Processo n.º 934/2020
(Autos de recurso penal)
Recorrente (arguido): A





ACORDAM NO TRIBUNAL DE SEGUNDA INSTÂNCIA DA REGIÃO ADMINISTRATIVA ESPECIAL DE MACAU
I – RELATÓRIO
Inconformado com o acórdão proferido a fls. 351 a 354 dos autos de Processo Comum Singular n.° CR4-20-0016-PCS do 4.o Juízo Criminal do Tribunal Judicial de Base (TJB), que lhe procedeu ao cúmulo jurídico das penas parcelares aplicadas nesse processo com todas as penas parcelares então aplicadas em diversos processos e então finalmente englobadas na pena única achada no Processo Comum Colectivo n.o CR4-18-0205-PCC do TJB, e, como tal, lhe fixou a pena única de cinco anos e seis meses de prisão, veio o arguido A recorrer para este Tribunal de Segunda Instância (TSI), alegando, em essência, na sua motivação apresentada a fls. 360 a 370 dos presentes autos correspondentes, que houve violação, por parte do Tribunal sentenciador, do disposto nos art.os 71.o e 72.o do Código Penal (CP) aquando da feitura do cúmulo jurídico das penas, porque, no entender dele, não deveriam ter entrado na operação do cúmulo jurídico em questão as penas outrora aplicadas nos Processos n.os CR1-12-0108-PCC, CR4-17-0081-PSM e CR5-17-0087-PSM (por a pena aplicada no Processo n.o CR1-12-0108-PCC já ter sido declarada extinta, e as penas aplicadas nesses Processos n.os CR4-17-0081-PSM e CR5-17-0087-PSM já terem terminado os respectivos períodos de suspensão da execução), de maneira que ele deveria passar a ser condenado em quatro anos e nove meses de prisão, como devido resultado do cúmulo jurídico das 13 penas parcelares, em causa num total de nove processos.
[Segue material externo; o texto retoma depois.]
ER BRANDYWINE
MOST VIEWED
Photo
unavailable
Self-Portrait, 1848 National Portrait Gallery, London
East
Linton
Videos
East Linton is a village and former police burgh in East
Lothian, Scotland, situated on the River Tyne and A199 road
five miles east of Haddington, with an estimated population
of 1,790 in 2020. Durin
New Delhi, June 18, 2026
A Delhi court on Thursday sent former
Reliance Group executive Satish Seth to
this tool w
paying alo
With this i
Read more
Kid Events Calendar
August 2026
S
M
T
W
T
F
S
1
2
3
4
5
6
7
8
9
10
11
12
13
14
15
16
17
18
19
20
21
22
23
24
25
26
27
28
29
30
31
Ao recurso, respondeu o Ministério Público a fls. 380 a 383v, pugnando pela manutenção da decisão recorrida.
Subidos os autos, emitiu a Digna Procuradora-Adjunta parecer a fls. 397 a 398, opinando pela improcedência da pretensão do recorrente.
Feito o exame preliminar e corridos os vistos, cumpre decidir.
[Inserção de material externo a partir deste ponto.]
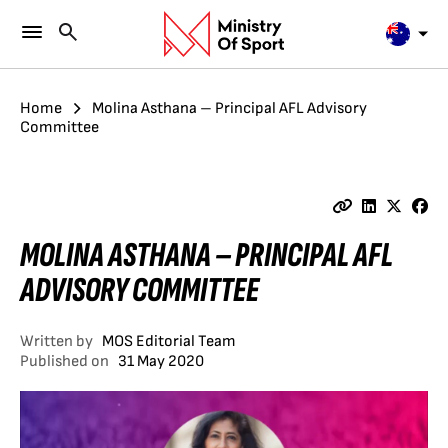
Home
Molina Asthana – Principal AFL Advisory
Committee
MOLINA ASTHANA – PRINCIPAL AFL
ADVISORY COMMITTEE
Written by
MOS Editorial Team
Published on
31 May 2020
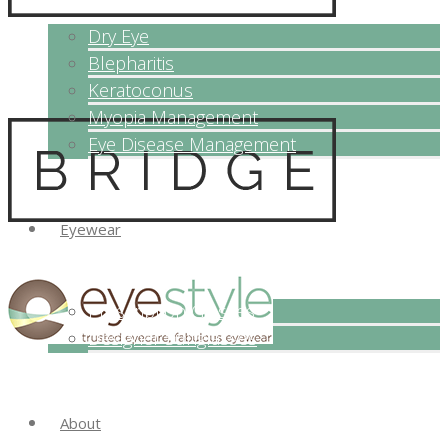
Dry Eye
Blepharitis
Keratoconus
Myopia Management
Eye Disease Management
Eyewear
Prescription Glasses
Designer Sunglasses
About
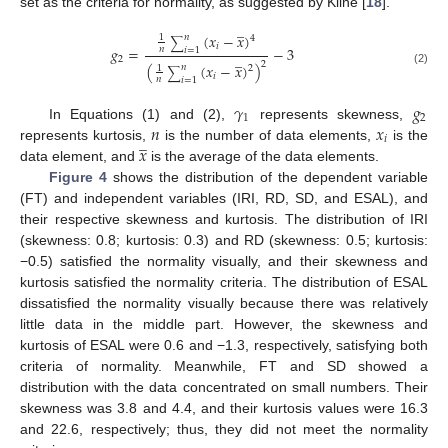
set as the criteria for normality, as suggested by Kline [
18
].
̲
(
𝑥
−
𝑥
)
𝑛
1
4
∑
𝑖
𝑔
=
−
3
𝑛
𝑖
=
1
̲
2
2
(
(
𝑥
−
𝑥
)
)
𝑛
1
2
∑
(2)
𝑖
𝑛
𝑖
=
1
𝛾
𝑔
1
2
𝑛
𝑥
In Equations (1) and (2),
represents skewness,
̲
𝑖
𝑥
represents kurtosis,
is the number of data elements,
is the
data element, and
is the average of the data elements.
Figure 4
shows the distribution of the dependent variable
(FT) and independent variables (IRI, RD, SD, and ESAL), and
their respective skewness and kurtosis. The distribution of IRI
(skewness: 0.8; kurtosis: 0.3) and RD (skewness: 0.5; kurtosis:
−0.5) satisfied the normality visually, and their skewness and
kurtosis satisfied the normality criteria. The distribution of ESAL
dissatisfied the normality visually because there was relatively
little data in the middle part. However, the skewness and
kurtosis of ESAL were 0.6 and −1.3, respectively, satisfying both
criteria of normality. Meanwhile, FT and SD showed a
distribution with the data concentrated on small numbers. Their
skewness was 3.8 and 4.4, and their kurtosis values were 16.3
and 22.6, respectively; thus, they did not meet the normality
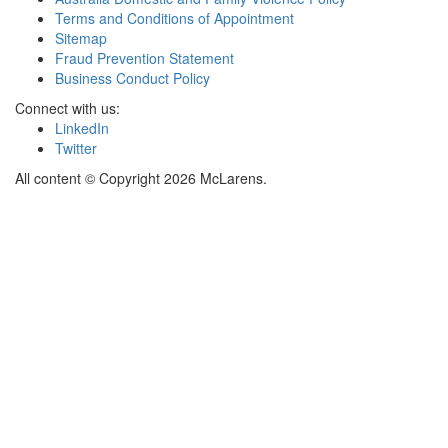
Terms and Conditions of Appointment
Sitemap
Fraud Prevention Statement
Business Conduct Policy
Connect with us:
LinkedIn
Twitter
All content © Copyright 2026 McLarens.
II – FUNDAMENTAÇÃO FÁCTICA
Do exame dos autos, sabe-se o seguinte:
1. O acórdão ora recorrido ficou proferido a fls. 351 a 354 dos presentes autos penais, com o n.o CR4-20-0016-PCS no TJB, aresto esse cuja fundamentação fáctica e jurídica se dá por aqui integralmente reproduzida.
2. Nesse acórdão, procedeu-se ao cúmulo jurídico das penas parcelares aplicadas ao arguido A ora recorrente neste processo com todas as penas parcelares então aplicadas em diversos processos e então finalmente englobadas na pena única achada no Processo Comum Colectivo n.o CR4-18-0205-PCC do TJB, e, como tal, foi-lhe fixada a pena única de cinco anos e seis meses de prisão.
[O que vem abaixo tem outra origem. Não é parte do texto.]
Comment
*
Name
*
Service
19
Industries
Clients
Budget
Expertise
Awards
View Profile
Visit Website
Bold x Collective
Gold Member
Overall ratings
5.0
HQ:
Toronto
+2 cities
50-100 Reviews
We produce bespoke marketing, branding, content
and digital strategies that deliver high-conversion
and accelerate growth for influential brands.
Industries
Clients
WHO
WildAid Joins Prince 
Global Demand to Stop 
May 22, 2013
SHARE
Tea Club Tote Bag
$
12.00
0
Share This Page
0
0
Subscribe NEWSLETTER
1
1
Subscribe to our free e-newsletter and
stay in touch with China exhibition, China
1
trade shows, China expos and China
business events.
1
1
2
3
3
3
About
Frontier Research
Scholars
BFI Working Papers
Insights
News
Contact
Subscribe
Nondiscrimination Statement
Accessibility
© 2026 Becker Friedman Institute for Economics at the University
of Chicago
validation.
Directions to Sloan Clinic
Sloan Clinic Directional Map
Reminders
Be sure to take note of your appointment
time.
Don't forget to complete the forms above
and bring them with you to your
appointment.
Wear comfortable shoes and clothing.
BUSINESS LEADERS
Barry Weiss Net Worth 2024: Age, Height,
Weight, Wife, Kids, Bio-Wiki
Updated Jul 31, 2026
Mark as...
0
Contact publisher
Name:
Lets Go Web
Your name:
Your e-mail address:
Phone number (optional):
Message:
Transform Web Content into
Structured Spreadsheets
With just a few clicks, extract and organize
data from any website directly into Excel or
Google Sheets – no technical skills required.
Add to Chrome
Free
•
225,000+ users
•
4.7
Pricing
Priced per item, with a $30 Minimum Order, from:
3. Na fundamentação desse acórdão ora recorrido, o Tribunal seu autor referiu que:
– a pena de dois anos e três meses de prisão, aplicada no Processo n.o CR1-12-0108-PCC por um crime de coacção sexual, com suspensão da sua execução por três anos, já foi declarada extinta (sendo essa condenação um antecedente criminal);
– relativamente à pena de dois meses de prisão, aplicada no Processo n.o CR4-17-0081-PSM por um crime de desobediência, com suspensão da sua execução por dois anos, já decorreu o prazo dessa suspensão (sendo essa condenação um antecedente criminal);
– relativamente à pena de dois meses de prisão, aplicada no Processo n.o CR5-17-0087-PSM (inicialmente n.o CR1-17-0116-PSM) por um crime de injúria agravada, com suspensão da sua execução por um ano, já decorreu o prazo dessa suspensão (sendo essa condenação um antecedente criminal).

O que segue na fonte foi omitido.